Si può non essere mai stati nel deserto ed avere la chiara sensazione di conoscerlo perfettamente come l'angolo dietro casa o l'improvvisato campo da pallone dove avete trascorso migliaia di ore a sudate dietro ad un Tango. Ognuno di noi ha avuto il proprio deserto dentro, chi solamente per una decina di minuti, chi più a lungo... e chi come il sottoscritto come habitat naturale e costante lungo la propria formazione. E ripeto non ci ho mai messo (fisicamente) piede a Rancho de la Luna nei pressi del Joshua Tree (anche se forse, ora, sembrerebbe arrivato il momento di farlo) ed immaginate lo stupore dei miei neuroni e nervi la prima volta che ascoltai Gardenia   Thumb o Whitewater... finalmente qualcuno che aveva esplicato e reso tangibile quel mio umore nascosto, quelle mie sensazioni e certi stati d'animo e di mente.

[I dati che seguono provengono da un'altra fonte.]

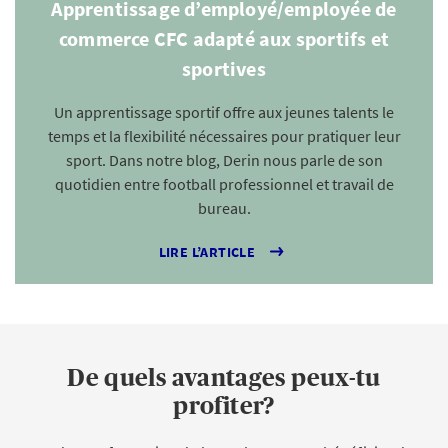
Apprentissage d’employé/employée de
commerce CFC adapté aux sportifs et
sportives
Un apprentissage sportif offre aux jeunes talents le
temps et la flexibilité nécessaires pour pratiquer leur
sport. Dans notre blog, Derin nous parle de son
quotidien entre football professionnel et travail de
bureau.
LIRE L’ARTICLE
De quels avantages peux-tu
profiter?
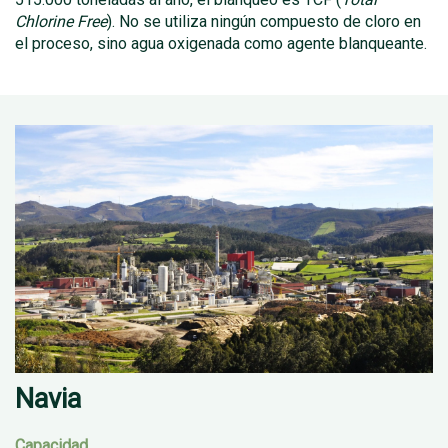
Chlorine Free
). No se utiliza ningún compuesto de cloro en
el proceso, sino agua oxigenada como agente blanqueante.
Navia
Capacidad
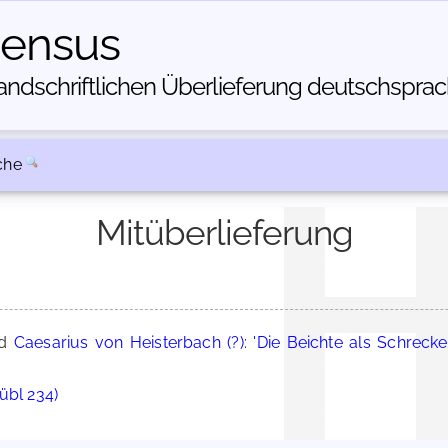
census
dschriftlichen Über­lieferung deutschsprachi
che
Mitüberlieferung
d
Caesarius von Heisterbach (?): 'Die Beichte als Schrecke
übl 234)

Andai subito alla ricerca di tutto lo scibile e l'ascoltabile su questi giovani capelloni americani, che tanto assomigliavano agli "eroi" di flanella che riempivano le pagine, i giornali e l'etere di dell'epoca, ma quanto erano distanti da loro nell'immaginifico mondo che creavano, pur avendone in comune le radici storico/musicali e quasi rimbalzai contro un muro di gomma, poche (pochissime, ricordate che per l'avvento della rete sarebbe passato ancora un lustro, almeno) informazioni, un immaginario quasi mistico intorno alle loro figure, meglio dire fumoso... ma poco importava, c'era la loro musica e questo all'epoca mi bastava. C'erano "Blues For The Red Sune "Welcome To Sky Valley" e questi due CAPOLAVORI aumentavano l'aura mistica intorno alle loro figure, immagini rigorosamente desertiche ed alterare crescevano in me la sensazione di vicinanza fra il mio deserto ed il loro; e le note che uscivano dalle casse in costante equilibrio fra l'arrogante potenza di Led Zeppelin e Black Sabbath e la sintonia fuori fuoco di Electric Prunes e 13th Floor Elevators si fondevano magicamente insieme, tanto che comodamente svarionato sul mio divano, potevo sentire il bruciante calore della sabbia sotto i piedi ed il vento gelido fra i capelli. Un vortice mi risucchiò quando presi coscienza che dopo averli persi live a Milano (era il 1995 in quel postaccio che era il Factory) dovetti realizzare che mai avrei potuto esorcizzare il mio deserto in una forsennata danza pagana al cospetto degli sciamani John e Josh.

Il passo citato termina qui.